7年ぶりに新宿歌舞伎町の竹虎というラーメン屋に行ってきた。大学生だったあの頃、多分一年生か二年生で、バレーボールサークルの飲み会の後だった。ほとんど朝になってから行ったのだったか、誘ってもらったのか、なんとなく飲み会の生き残りだけでついて行ったのか。わからなかったけど、私には貴重な機会だった。

周りにうまく馴染めない証拠に、私は友達とラーメン屋さんに行ったことがなかった。おそらく私が大学生活で食べた、唯一のラーメンだったかもしれない。ラーメンに対して思い入れも思い出もなかった私の、唯一記憶がある店だったのだ。

新宿で軽く昼を済ませようとなったある週末、最初に出てきた候補がラーメンだった。別にラーメンが特別好きなわけではないけれど、同居人はとても好き。その影響でなんだかんだ味を覚えて、最近は時々麺を啜りに行くようになっていた。そんなこんなで候補に上がったのが竹虎で、私はあまりに久々だったので少しだけ思い出に動揺していた。

竹虎のラーメンの味を覚えているかというと、正直なところ別に覚えていなかった。受付のような場所にあった緑と、そこに差し込む陽の光だけが鮮明だった。そこで食べたラーメンは美味しかったような気がするけれど、それも昔の記憶で、当然のように薄れているのだった。

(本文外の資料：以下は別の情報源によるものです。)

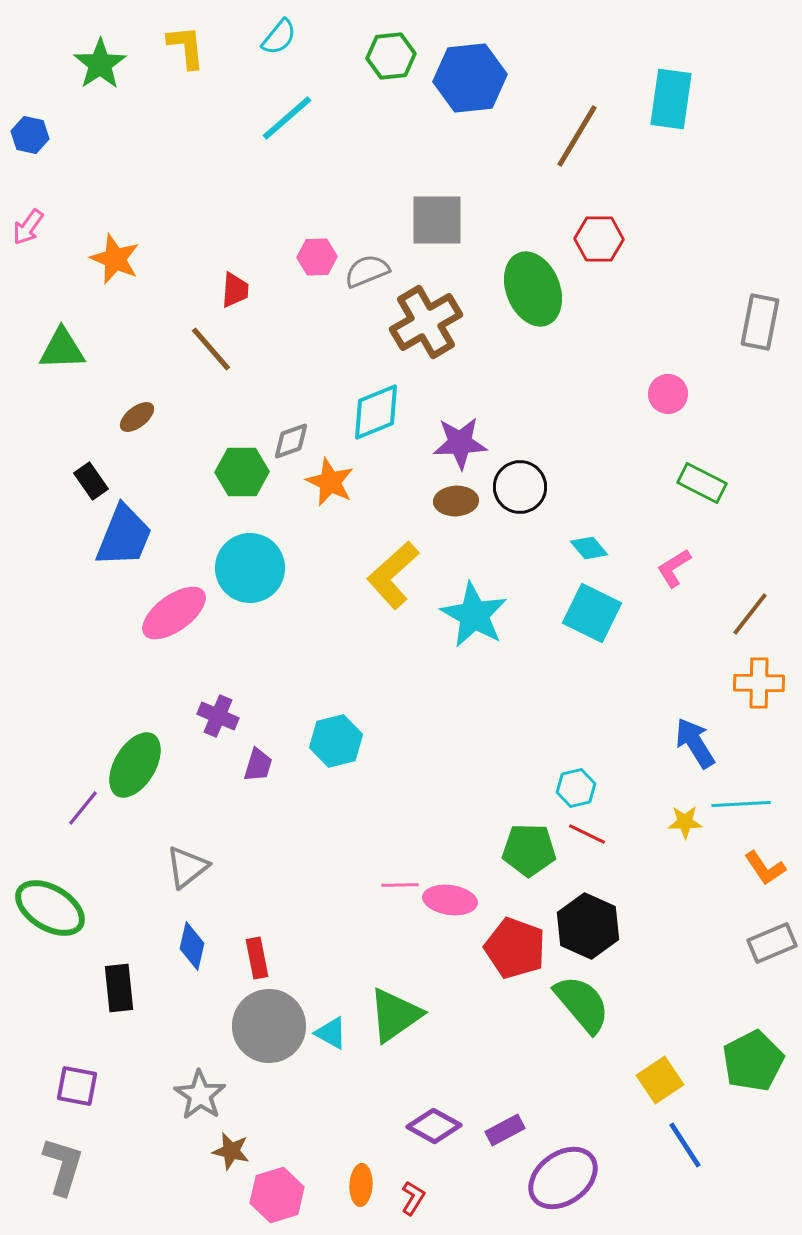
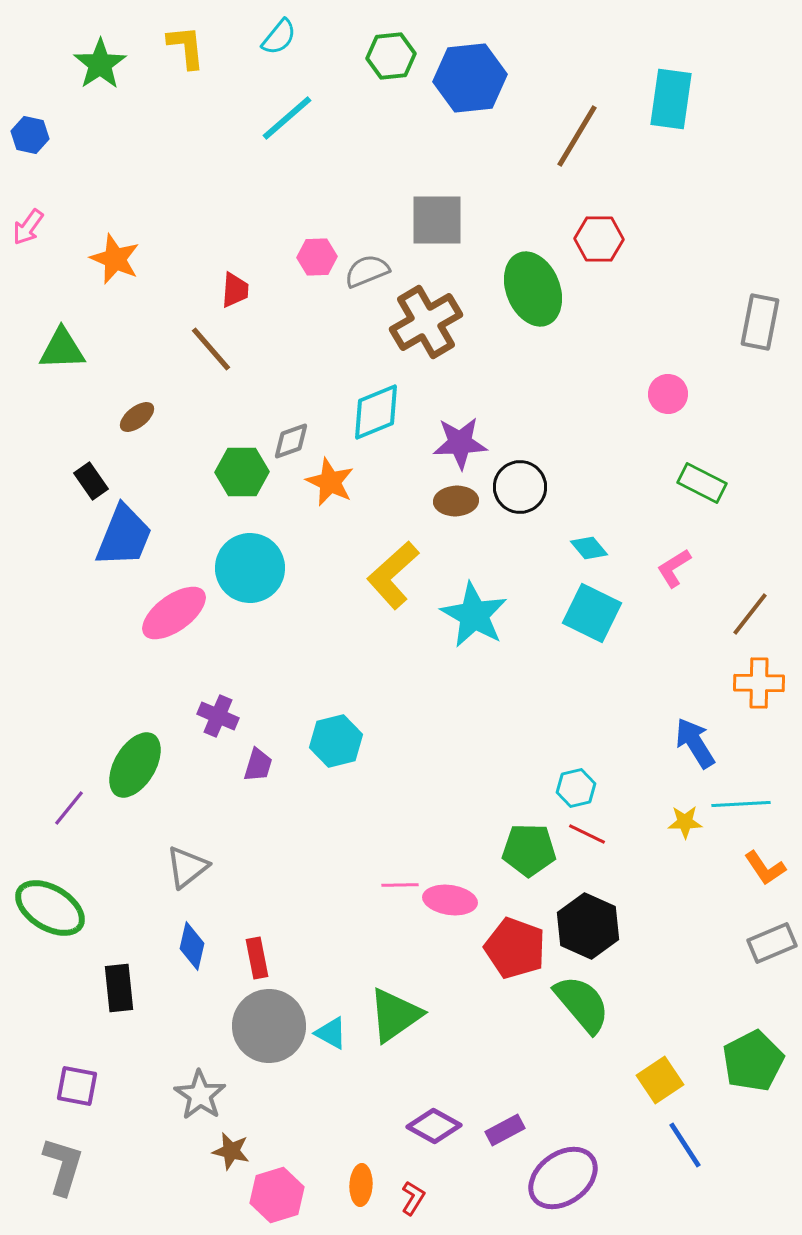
purple line at (83, 808): moved 14 px left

けれども、行ってみるとゆっくりと記憶がチューニングされて行った。場所は新宿本店。前に来たのとは少し違う。カウンターの席に座っているのはみんな男性で、なんとなく間違ってしまったのかなと思った。けれども案内されたのは奥の個室で、それが竹虎の特徴なのだと同居人はいう。あの飲み会明けの朝、私たちは個室でラーメンを食べたんだっけ。そこにはサークルの誰がいたのだっけ。赤い壁と顔の怖い虎には、なんとなく見覚えのあるような気がする。

居酒屋のようなメニューの中から、あごだし醤油ラーメンを頼む。出てきたのは透明なスープと細麺で、私が好きなラーメンだった。海苔のトッピングも美味しくて、でも学生の頃にはこんなことをしなかっただろうなと思う。チャーシューも分厚すぎず、少しばかり昨日の酔いの残った体にも沁みた。今日は、歌舞伎町のラーメン屋に乗り込むにはぴったりのコンディションだった。

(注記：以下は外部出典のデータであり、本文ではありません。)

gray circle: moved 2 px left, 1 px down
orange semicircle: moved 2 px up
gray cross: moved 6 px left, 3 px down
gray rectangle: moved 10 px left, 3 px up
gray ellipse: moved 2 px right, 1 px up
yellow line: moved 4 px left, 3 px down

ここ最近、彼の影響でラーメンが好きだ。けれどもあの時、私はどういう気持ちでラーメンを食べたのだろう。特段打ち解けていたわけではない同期と、どんな会話を交わしたのだっけ。当時、本当はもっと仲良くしたいのに、自分の経験不足をうまくコントロールできなかった私は、自我ばかり膨らませた扱いにくい女子だった。そんな私を、彼らは持て余してはいなかったか。

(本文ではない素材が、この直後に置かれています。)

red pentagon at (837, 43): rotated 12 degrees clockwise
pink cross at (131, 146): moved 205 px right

その時の記憶は、ほんのりと今でも苦い。その割に細かい記憶は残っていなくて、私はなにか自分が失敗したのかもしれないなあという気持ちだけがしている。記憶を塗り替えるように食べた醤油ラーメンは、美味しかった。けれども歌舞伎町の臭いゴジラ前とか、観光客に揉まれる繁華街とか、有象無象のすべてに思い起こされる記憶が多すぎて、私はもう歌舞伎町でばかみたいに飲むことはないかもしれないと思う。それでいい。それでいいんだな、となんだか静かに、年をとった気がする。